1) IT MUST BE POSSIBLE TO CALCULATE IT IN AN EASY, FAST AND RELIABLE MANNER

The whole point of the example was to save time and resources. In addition, of course, it is very reassuring when the checksum always provides the same value for the same data.

2) THE CHECKSUM MUST CHANGE IF EVEN ONE BIT OF THE IMAGE IS DIFFERENT

Since the checksum contains less data than the image, it is inescapable that there is another image that has the same checksum. We call this a collision. However, requirements can be imposed on the algorithm to ensure that the chance that a collision leads us to an incorrect conclusion is as small as possible and as arbitrary as possible.

  • All possible checksums of all possible images are distributed homogeneously, with every checksum occurring equally often. This way, the statistical chance that we will be faced with a collision is as small as possible.
  • Theoretically speaking, we could send a very small image that is even smaller than the checksum; in such a case, a collision should never occur relative to different images of the same size;
  • A minimal change to the image must always result in a different checksum, otherwise we would never be able to determine whether the image was transmitted entirely correctly;

 

3) PREDICTABLE OR FIXED LENGTH

The checksum must have a predictable / fixed length. This way, the recipient can determine that the entire checksum has been received. Additionally, from a technical perspective it is easier to work with something with a fixed length than with something with a variable length.

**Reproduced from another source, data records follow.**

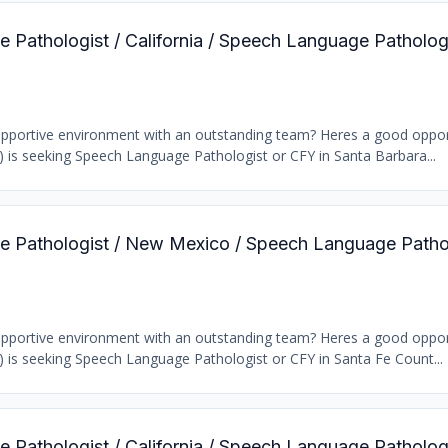
 Pathologist / California / Speech Language Patholog
supportive environment with an outstanding team? Heres a good oppor
b) is seeking Speech Language Pathologist or CFY in Santa Barbara...
e Pathologist / New Mexico / Speech Language Patho
supportive environment with an outstanding team? Heres a good oppor
b) is seeking Speech Language Pathologist or CFY in Santa Fe Count...
 Pathologist / California / Speech Language Patholog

See the image above for an example of a simple checksum algorithm.

If 77 is sent after the word “Nederland”, the recipient can determine whether the reception is correct. But is it a strong checksum algorithm?

  • It is certainly easy and fast;

  • If one letter changes, then the algorithm results in a different number, but if a second letter changes, the result might be 77 again. For instance, the word “Neaerlandg” will in this case also have a hash value of 77. In fact, the hashes are not divided homogeneously. A hash value of 0 will never occur, and neither will 1,000. Many hashes will have a value between 50 and 100;

  • This method certainly does not have a fixed length. If we restrict ourselves to country names, then the length will vary between two and three digits. For entire pieces of text, it can be anything;

The shown checksum algorithm is, consequently, not very strong, but it does illustrate what a checksum essentially is.

While a checksum works well as a measure against unintentional transmission and storage errors, it does not necessarily work well as a means against intentional changes to the data.

This is, for instance, relevant when the image that is sent will be placed on a passport. It has to be your photo and not that of someone else who intends to travel on your passport.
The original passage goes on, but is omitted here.